London Borough of Hackney v Haque  EWCA Civ 4, 17 January 2016
The respondent, Mr Haque, suffered from chronic muscoskeletal problems which in turn had given rise to significant psychological problems. The combination of his various health conditions meant that he was disabled for the purposes of s6 Equality Act 2010.
Having been asked to leave his mother’s house, where he had been living, Mr Haque applied to the Appellant, the London Borough of Hackney, as homeless. He was provided with accommodation pursuant to the main housing duty under s193(2) Housing Act 1996, it having been recognised, among other things, that he was vulnerable and that he had a priority need. The accommodation comprised a single room on the third floor of a hostel.

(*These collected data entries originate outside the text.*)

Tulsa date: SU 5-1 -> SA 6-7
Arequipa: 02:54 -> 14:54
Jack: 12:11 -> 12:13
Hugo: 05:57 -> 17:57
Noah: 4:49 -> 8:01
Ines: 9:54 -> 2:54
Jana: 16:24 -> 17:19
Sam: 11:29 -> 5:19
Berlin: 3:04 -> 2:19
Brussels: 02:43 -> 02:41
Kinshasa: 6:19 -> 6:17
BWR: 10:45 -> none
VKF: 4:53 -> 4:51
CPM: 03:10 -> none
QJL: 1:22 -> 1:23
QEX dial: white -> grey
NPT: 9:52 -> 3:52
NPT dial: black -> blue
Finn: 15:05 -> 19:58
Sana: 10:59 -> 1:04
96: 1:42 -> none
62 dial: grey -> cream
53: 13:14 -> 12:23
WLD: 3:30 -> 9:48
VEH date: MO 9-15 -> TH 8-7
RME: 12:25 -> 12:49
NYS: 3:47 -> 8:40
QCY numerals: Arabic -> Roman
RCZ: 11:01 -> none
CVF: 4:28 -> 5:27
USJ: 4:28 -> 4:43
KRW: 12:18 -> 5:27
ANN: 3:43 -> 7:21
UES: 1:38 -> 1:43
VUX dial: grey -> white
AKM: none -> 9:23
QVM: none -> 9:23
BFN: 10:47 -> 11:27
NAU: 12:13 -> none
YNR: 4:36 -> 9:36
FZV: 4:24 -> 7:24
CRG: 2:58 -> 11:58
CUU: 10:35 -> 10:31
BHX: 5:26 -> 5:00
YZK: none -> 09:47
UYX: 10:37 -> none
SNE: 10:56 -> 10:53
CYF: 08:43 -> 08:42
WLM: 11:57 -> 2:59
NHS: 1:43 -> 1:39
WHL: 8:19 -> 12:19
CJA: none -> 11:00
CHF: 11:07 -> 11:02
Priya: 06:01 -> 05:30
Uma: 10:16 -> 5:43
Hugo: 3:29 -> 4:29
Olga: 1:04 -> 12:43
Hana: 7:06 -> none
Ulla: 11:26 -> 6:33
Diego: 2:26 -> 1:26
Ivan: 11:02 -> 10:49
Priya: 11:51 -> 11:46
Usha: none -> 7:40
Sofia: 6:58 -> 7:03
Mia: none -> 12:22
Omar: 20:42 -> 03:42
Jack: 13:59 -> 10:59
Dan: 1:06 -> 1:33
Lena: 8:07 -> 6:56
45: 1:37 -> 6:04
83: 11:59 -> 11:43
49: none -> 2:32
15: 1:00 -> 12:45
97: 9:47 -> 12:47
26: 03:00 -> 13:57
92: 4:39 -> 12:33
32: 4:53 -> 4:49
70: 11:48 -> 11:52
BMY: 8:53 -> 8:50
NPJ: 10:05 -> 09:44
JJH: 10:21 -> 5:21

Mr Haque complained that the room was not suitable, within the meaning of ss206 and 210 Housing Act 1996, owing to particular aspects of his physical and mental health conditions. It was said that the cramped size of the room restricted his movement exacerbating his back, shoulder, leg and neck pain. The size of the room, together with the fact that the hostel had a ‘No Visitors’ policy meant that he was isolated, which exacerbated his depression and anxiety. In addition the hostel had no laundry. This resulted in him wearing dirty clothing, since he was physically unable to carry his clothes to the launderette. The combined effect of these points had resulted in Mr Haque increasing the dosage of his anti-depressant medication. Medical evidence was submitted in support of these contentions.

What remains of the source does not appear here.